Omit every picture and return the rest of the data unaltered.

Start of THE DATA

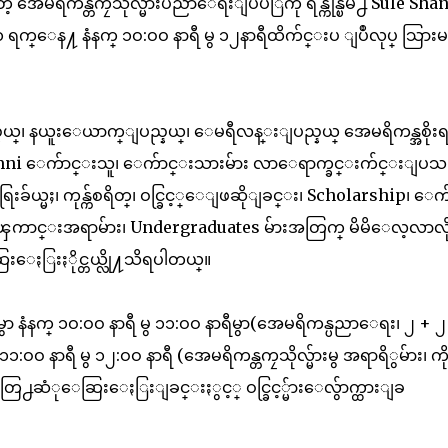
ဲ့ အေမရိကန္တကၠသိုလ္မ်ားပညာေရးျပပဲြကို ရန္ကုန္ၿမိဳ႕ Sule Sha
္ ၁ ရက္ေန႔ နံနက္ ၁ဝ:ဝဝ နာရီ မွ ၁၂နာရီထိက်င္းပ ျပဳလုပ္ သြား
ည္နယ္၊ နယူးေယာက္ျပည္နယ္၊ ေမရီလန္းျပည္နယ္ အေမရိကန္အစိုး
း၊ Alumni ေက်ာင္းသူ၊ ေက်ာင္းသားမ်ား လာေရာက္ခင္းက်င္းျပ
ခ်ယ္မႈ၊ ကုန္က်စရိတ္၊ ဝင္ခြင့္ေျဖဆိုျခင္း၊ Scholarship၊ ေက
ကာင္းအရာမ်ား၊ Undergraduates မ်ားအတြက္ မိမိေလ့လာလ
းေႏြးႏိုင္တယ္လို႔သိရပါတယ္။
နက္ ၁ဝ:ဝဝ နာရီ မွ ၁၁:ဝဝ နာရီမွာ(အေမရိကန္ပညာေရး၊ ၂ + ၂ ပ
ဝ နာရီ မွ ၁၂:ဝဝ နာရီ (အေမရိကန္တကၠသိုလ္မ်ားမွ အရာရိွမ်ား၊ ကို
႕ဆံုေဆြးေႏြးျခင္းႏွင့္ ဝင္ခြင့္မ်ားေလွ်ာက္ထားျခ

End of THE DATA

● **SOLUTION FOR THIS TASK**:
ဲ့ အေမရိကန္တကၠသိုလ္မ်ားပညာေရးျပပဲြကို ရန္ကုန္ၿမိဳ႕ Sule Sha
္ ၁ ရက္ေန႔ နံနက္ ၁ဝ:ဝဝ နာရီ မွ ၁၂နာရီထိက်င္းပ ျပဳလုပ္ သြား
ည္နယ္၊ နယူးေယာက္ျပည္နယ္၊ ေမရီလန္းျပည္နယ္ အေမရိကန္အစိုး
း၊ Alumni ေက်ာင္းသူ၊ ေက်ာင္းသားမ်ား လာေရာက္ခင္းက်င္းျပ
ခ်ယ္မႈ၊ ကုန္က်စရိတ္၊ ဝင္ခြင့္ေျဖဆိုျခင္း၊ Scholarship၊ ေက
ကာင္းအရာမ်ား၊ Undergraduates မ်ားအတြက္ မိမိေလ့လာလ
းေႏြးႏိုင္တယ္လို႔သိရပါတယ္။
နက္ ၁ဝ:ဝဝ နာရီ မွ ၁၁:ဝဝ နာရီမွာ(အေမရိကန္ပညာေရး၊ ၂ + ၂ ပ
ဝ နာရီ မွ ၁၂:ဝဝ နာရီ (အေမရိကန္တကၠသိုလ္မ်ားမွ အရာရိွမ်ား၊ ကို
႕ဆံုေဆြးေႏြးျခင္းႏွင့္ ဝင္ခြင့္မ်ားေလွ်ာက္ထားျခ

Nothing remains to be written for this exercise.